Но судьба распорядилась иначе. Едва Бецкой переступил порог московской квартиры Васильева — скромной, обставленной без излишеств, с широкими кожаными креслами да грудами дел на письменном столе, — как хозяин, мужчина рослый, широкоплечий, с усталым взглядом и окладистою русою бородою, уже укладывал дорожный саквояж.

— Ты уж прости, Афанасий, — сказал он, крепко, по-медвежьи пожимая гостю руку. — Не могу встретить тебя, как подобает. Велено мне в отъезд. Дела канцелярские, сам понимаешь.

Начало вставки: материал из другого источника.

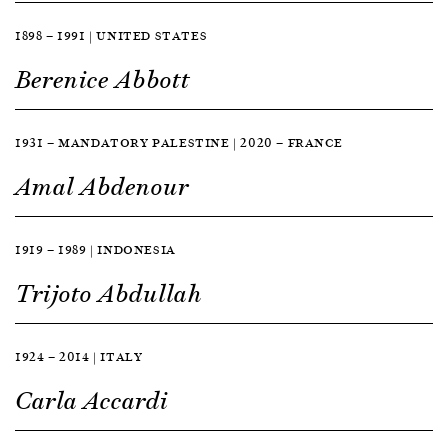
1898 — 1991 | UNITED STATES
Berenice Abbott
1931 — MANDATORY PALESTINE | 2020 — FRANCE
Amal Abdenour
1919 — 1989 | INDONESIA
Trijoto Abdullah
1924 — 2014 | ITALY
Carla Accardi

Бецкой снял пальто, аккуратно перекинул её через спинку стула, опустился в кресло и с видимым удовольствием, видно, утомлённый дорогою, вытянул ноги.

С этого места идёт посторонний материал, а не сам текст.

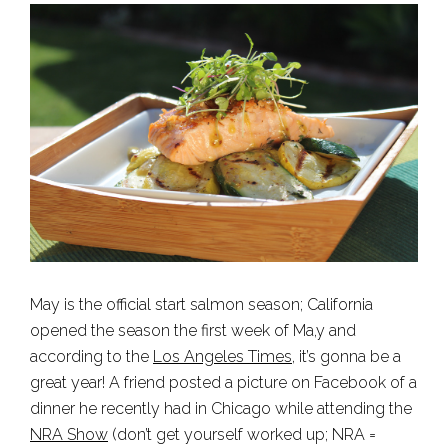
May is the official start salmon season; California
opened the season the first week of Ma,y and
according to the
Los Angeles Times
, it’s gonna be a
great year! A friend posted a picture on Facebook of a
dinner he recently had in Chicago while attending the
NRA Show
(don’t get yourself worked up; NRA =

— Куда ж это ты с такой неохотой ехать собираешься? — спросил он, слегка прищурившись.

— В городишко один, вёрстах в тридцати от Москвы, — поморщился Васильев, точно зуб у него заныл, и потёр висок. — Пришло извещение, понимаешь ли. Будто бы объявился там мальчишка — то ли ведовством промышляет, то ли интегуменом является. Донос анонимный. Но начальство велело проверить. Стало быть, ехать надобно.

Бецкой задумался. Потер переносицу, помолчал. Вдруг оживился, даже приподнялся:

— А возьми-ка ты меня с собою, Евгений Павлович. Прокачусь, на людей погляжу, на твою службу полюбуюсь. А то от начальства одно и слышишь: “В Москве, мол, там успехи! Там люди делом заняты, а не маются чем попало!”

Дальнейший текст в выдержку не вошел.